Qiu, Jiantao; Yu, Chao; Liu, Weiling; Yang, Tianxiang; Yu, Jincheng; Wang, Yu; Yang, Huazhong · 2021 · DOAJ

DOI: 10.1109/ACCESS.2021.3085328

archive: archived pipeline: cataloged verified

Get this paper ↗ (DOI — opens at the source; we link to it, we don't host it)

Summary

This paper addresses the high computational cost associated with training multi-agent reinforcement learning (MARL) algorithms for navigation tasks using high-fidelity simulators. While high-fidelity simulators are necessary to bridge the gap between simulation and real-world application, their intensive resource consumption creates a bottleneck for model-free RL algorithms, which require vast amounts of data. The authors propose the Multi-Fidelity Simulator framework for Multi-Agent Reinforcement Learning (MFS-MARL) to reduce total data costs by leveraging samples from a low-fidelity simulator.

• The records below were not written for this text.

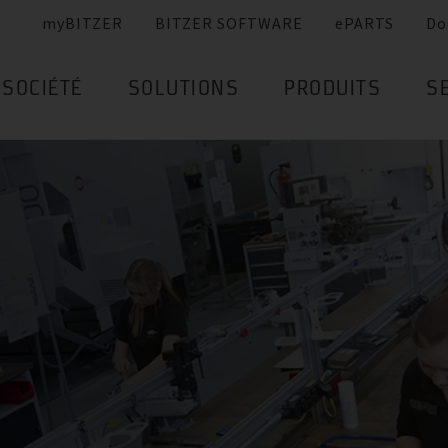
myBITZER
BITZER SOFTWARE
ePARTS
Do
SOCIÉTÉ
SOLUTIONS
PRODUITS
S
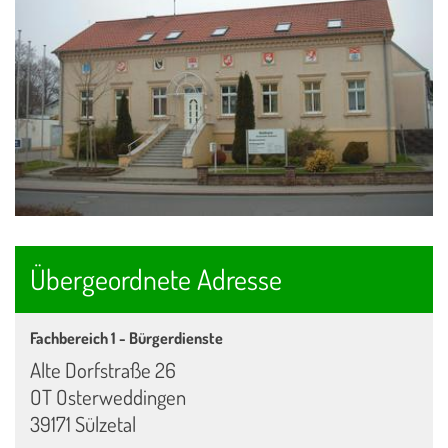
Übergeordnete Adresse
Fachbereich 1 - Bürgerdienste
Alte Dorfstraße 26
OT Osterweddingen
39171 Sülzetal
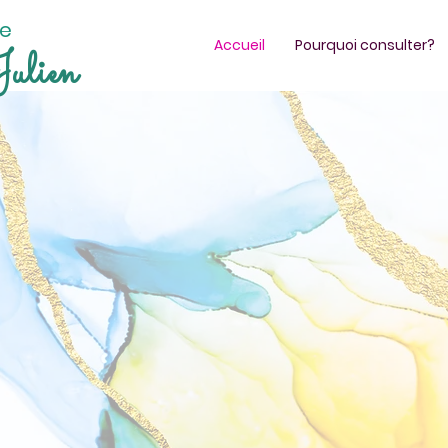
te
Accueil
Pourquoi consulter?
ulien
thérapie
/Tournefeuille
ment bienveillant pour les adu
cents. Prise en charge des ang
deuils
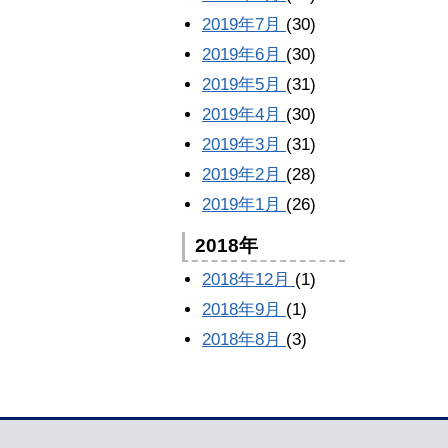
2019年7月
(30)
2019年6月
(30)
2019年5月
(31)
2019年4月
(30)
2019年3月
(31)
2019年2月
(28)
2019年1月
(26)
2018年
2018年12月
(1)
2018年9月
(1)
2018年8月
(3)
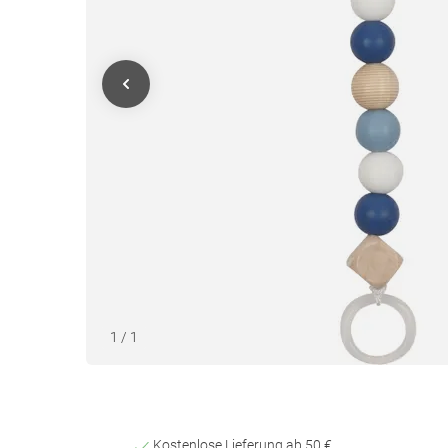
1
/
1
Kostenlose Lieferung ab 50 €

The proposed framework integrates a high-fidelity simulator (HF-Sim) for primary training with a low-fidelity simulator (LF-Sim) to solve local navigation difficulties. The system employs a local puzzle detector that identifies when agents collide or become stuck in the HF-Sim. Upon detection, the state information is transferred to the LF-Sim, where a depth-first search (DFS) algorithm generates a local feasible policy. This expert policy is then combined with the original RL policy via a policy mixer to guide the agents out of the collision state in the HF-Sim, thereby improving exploration efficiency. The method utilizes a backtrack-based local Markov decision process decomposition to limit the search space, ensuring the DFS remains computationally tractable. Experiments were conducted using a multi-vehicle simulator with variable fidelity levels defined by laser sensor resolution (e.g., 128 rays for high fidelity vs. 0–32 rays for low fidelity). The authors measured the performance gap and data cost, establishing a cost ratio of 36:1 between the high- and low-fidelity simulators. Results demonstrated that MFS-MARL effectively obtains local feasible policies and reduces the total data cost by 23% compared to vanilla Soft Actor-Critic (SAC). Furthermore, the method achieved convergence speeds comparable to well-trained expert policy methods. The study confirms that while training solely on low-fidelity data harms final performance, using it strategically to resolve local puzzles significantly lowers the overall training overhead without compromising the final policy's effectiveness in high-fidelity environments.

Provenance

The full processing record for this entry. Every stage of this paper's journey through the pipeline is logged — what ran, with which tool and model, how many attempts it took, and when it last completed.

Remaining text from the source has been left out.